Les médias se font l’écho des conclusions de l’enquête de la Cour des comptes qui envisage même de saisir la justice pour les faits constatés révélant un certain désordre financier dans l’Ordre (« faiblesses, voire de dérives préoccupantes ») et une réaction plutôt molle pour sanctionner les entorses à l’éthique médicale et qui n’intervient souvent qu’après les sanctions des tribunaux.

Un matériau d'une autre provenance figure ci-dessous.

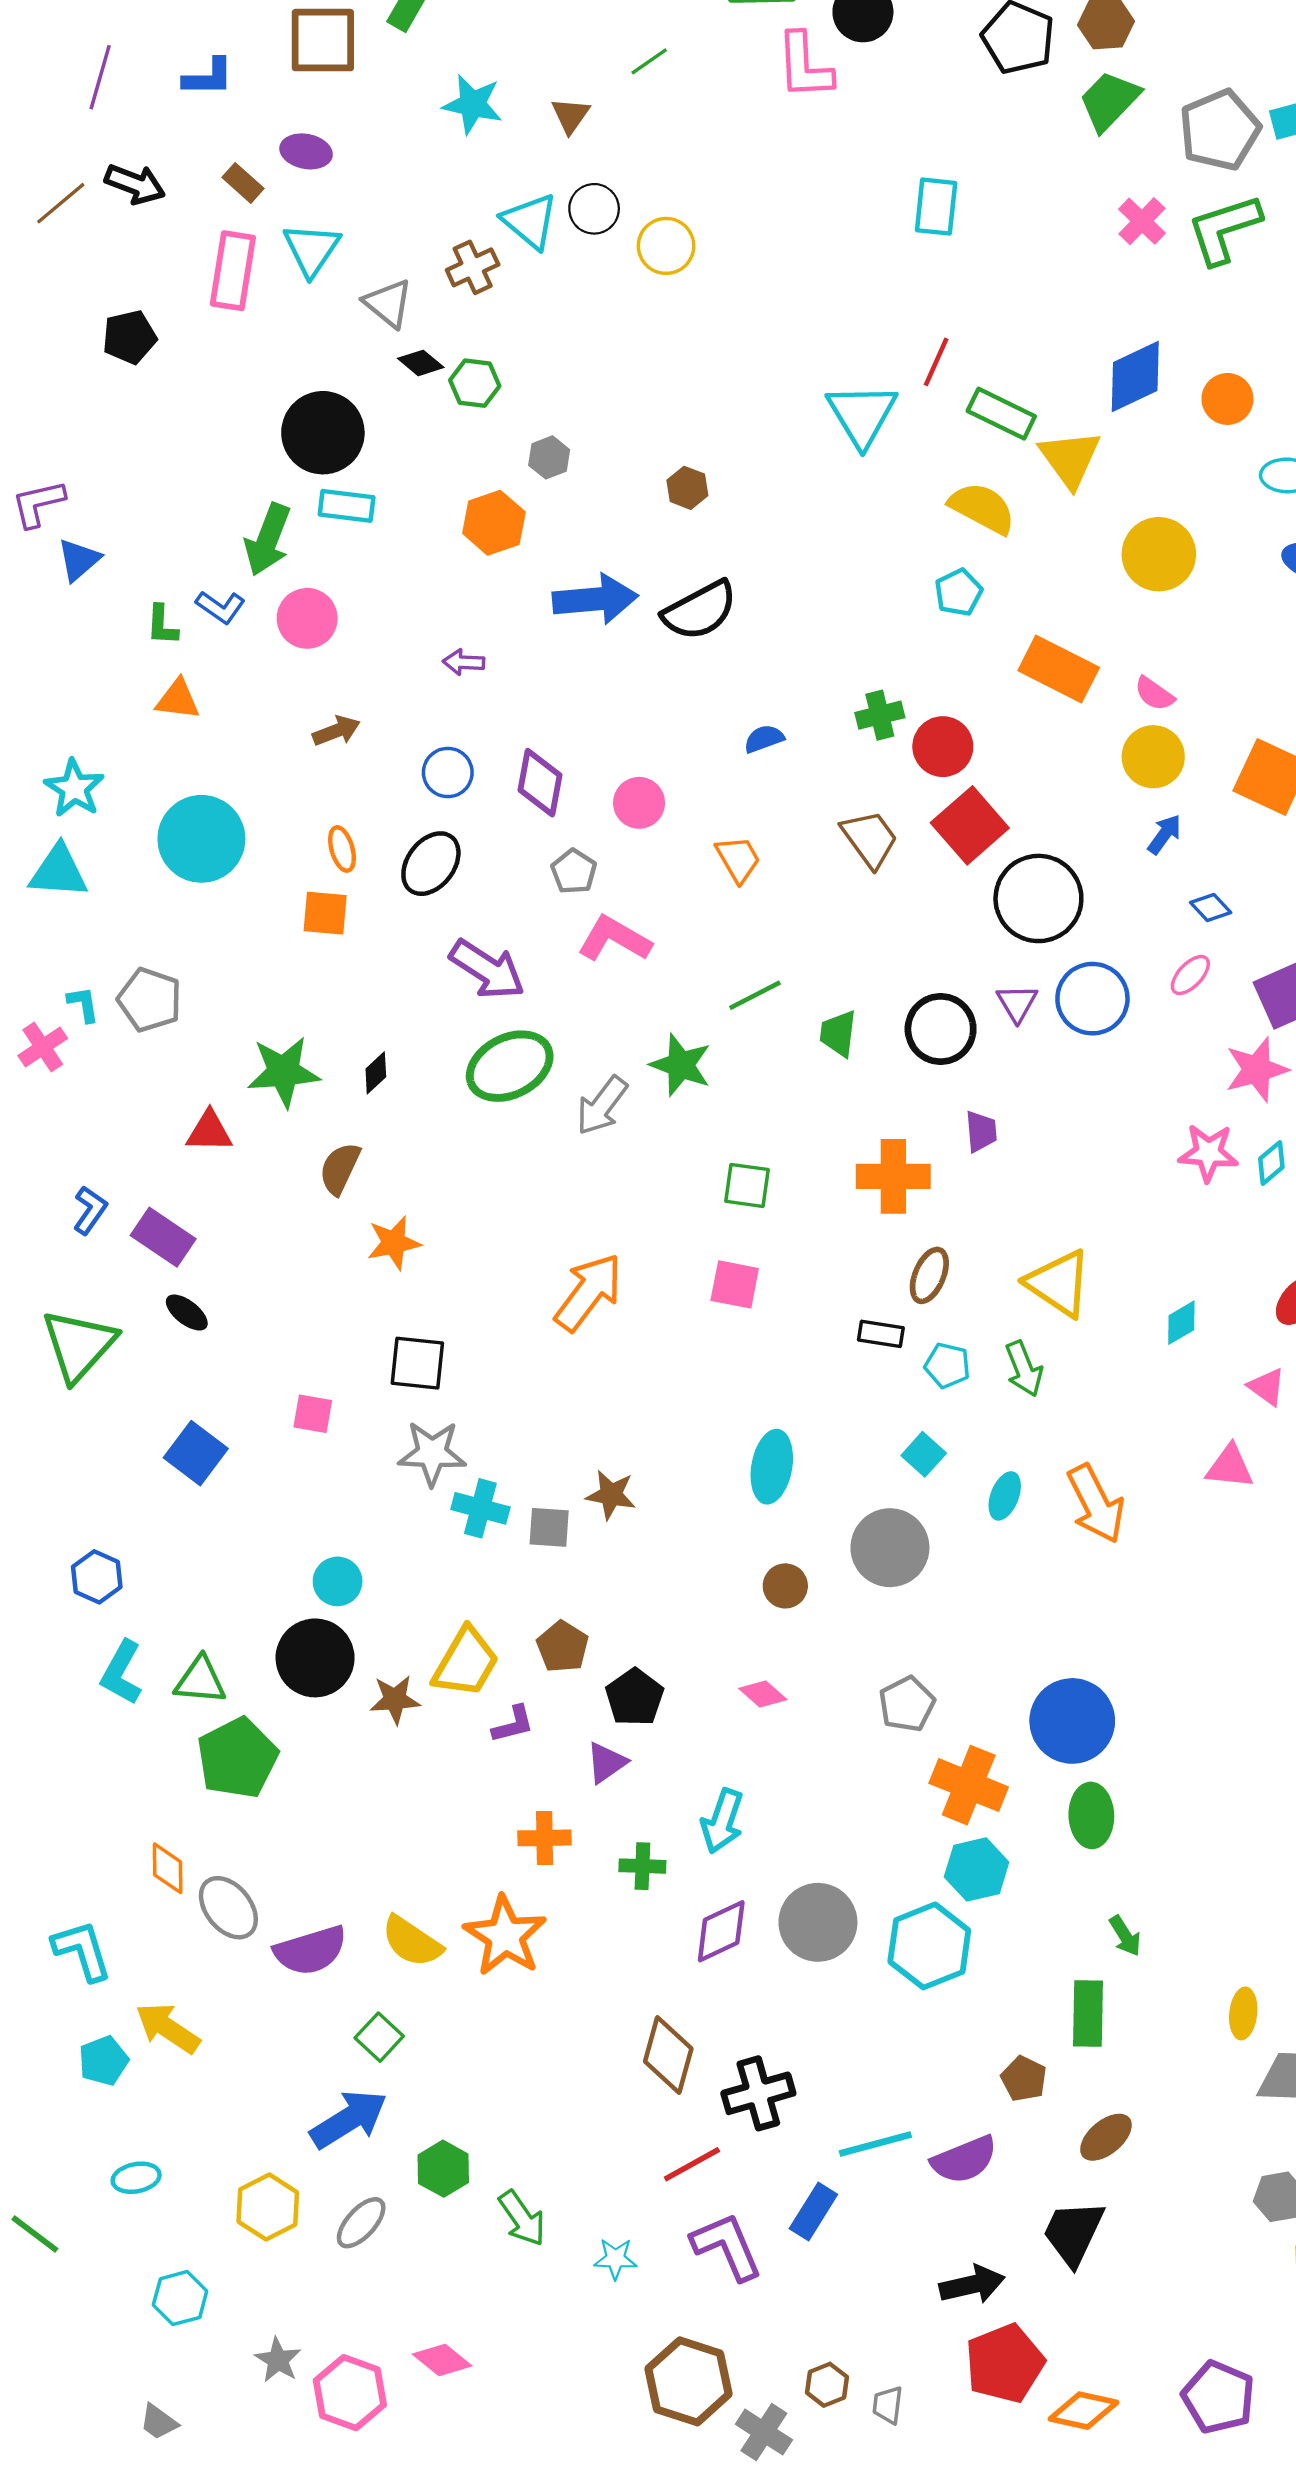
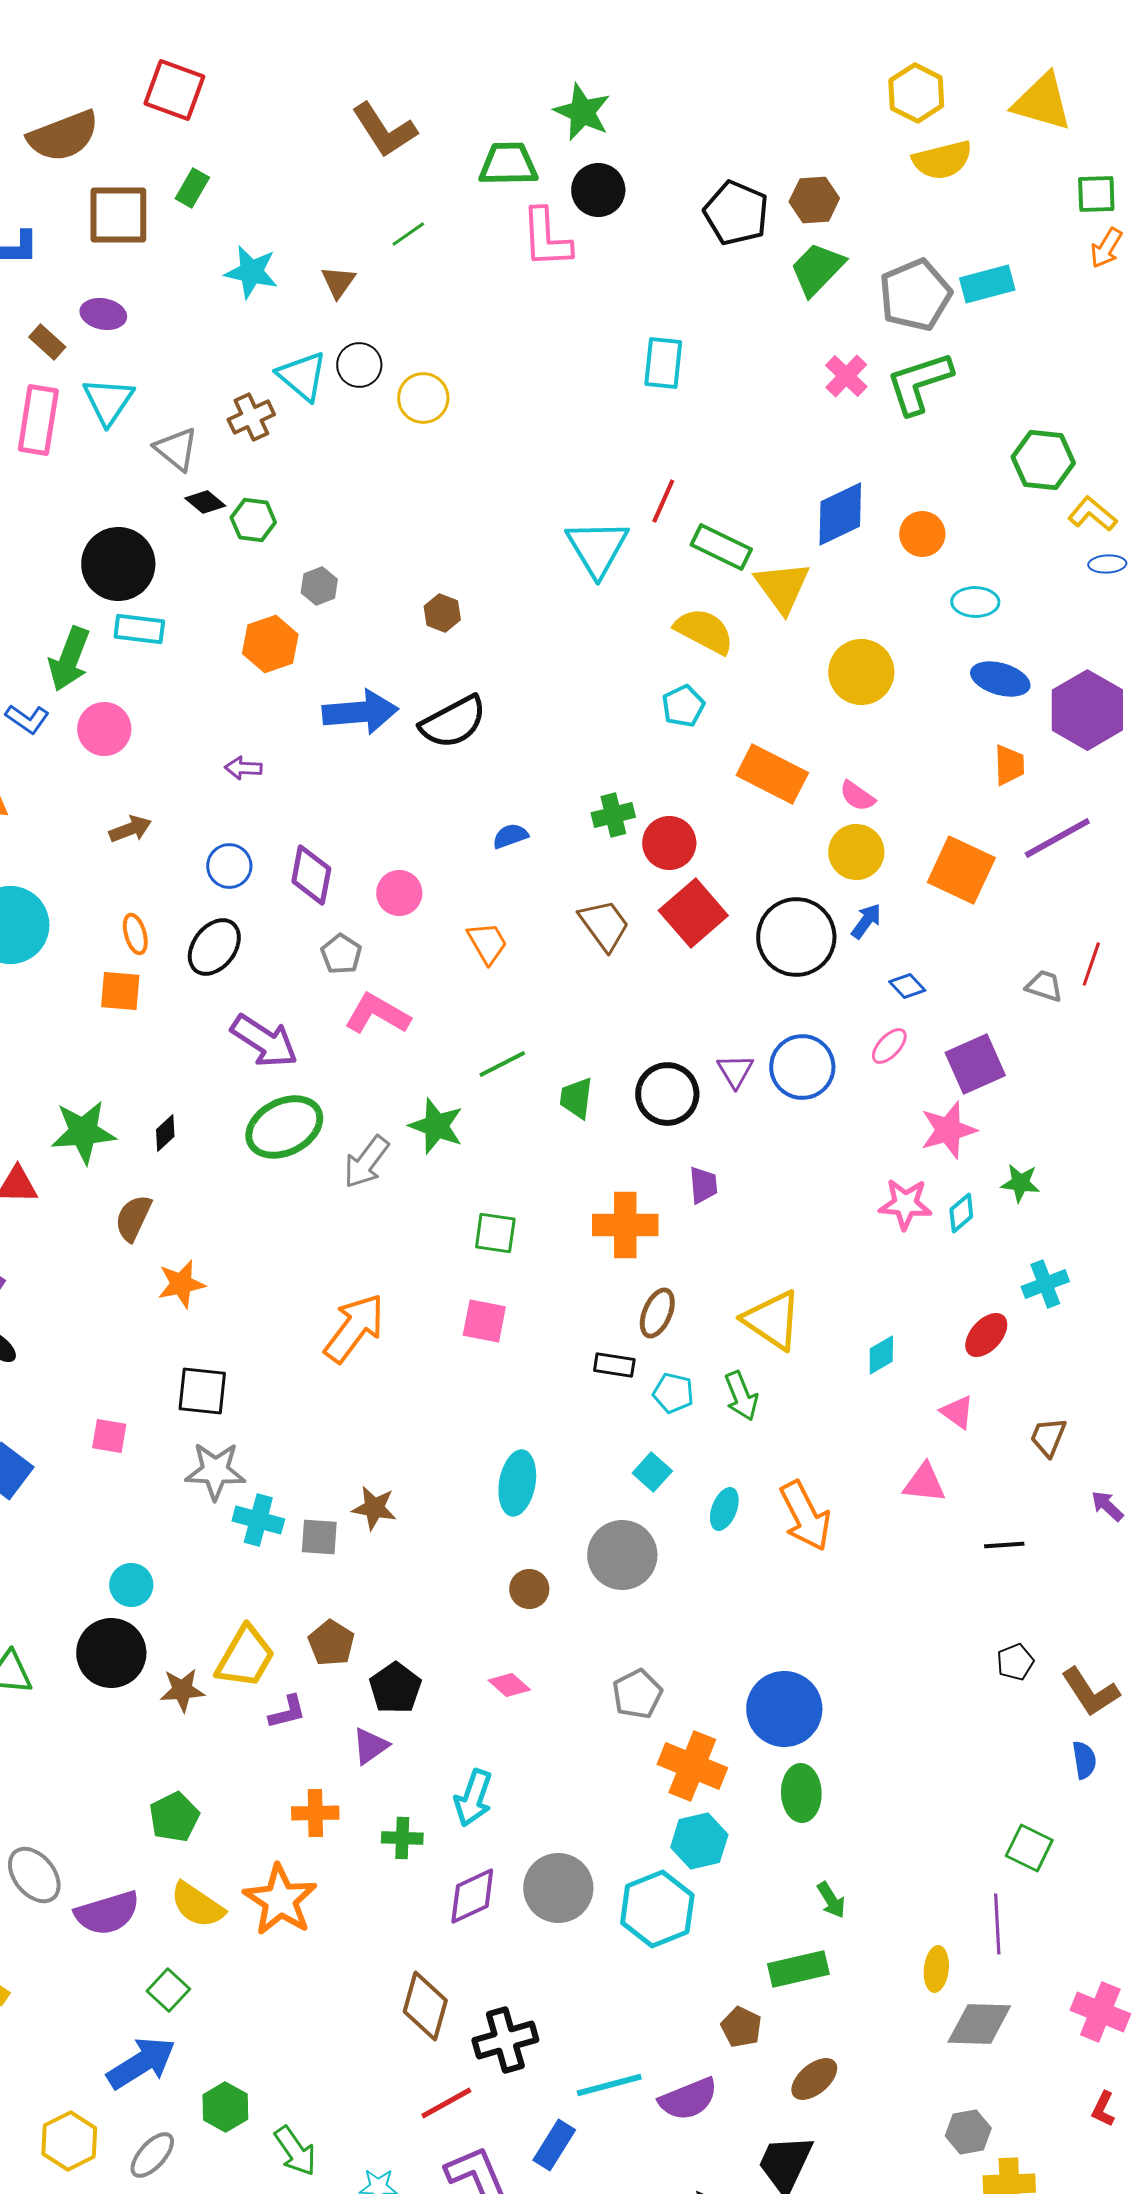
black circle: (1038, 898) -> (796, 937), moved
green pentagon: (237, 1758) -> (174, 1817), moved, size x0.7
green rectangle: (1088, 2013) -> (798, 1969), turned 76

Pour ma part, je sais enfin où va ma contribution annuelle (que je continue à verser mais d’un moindre montant). Si j‘en crois le Canard enchaîné qui rapporte quelques remarques de la Cour des comptes, le Conseil national est « devenu le dispensateur de petites et grandes largesses qui profitent à tous ». Le bénévolat des 54 membres du Conseil national est d’un bon rapport puisqu’ils auraient perçu en 2017 « 2,2 millions d’indemnités et se sont fait rembourser pour 2,6 millions de frais ». Ce qui fait un bon petit paquet pour chacun, en particulier pour les 16 membres du bureau, de quoi arrondir leur retraite, car la plupart ont un âge avancé.
Je n’ai jamais cherché à faire partie de cet organisme en éprouvant pour lui que peu d’intérêt. Mais en matière d’intérêt, je n’y connais vraiment rien.
Illustration : Klimt « Médecine »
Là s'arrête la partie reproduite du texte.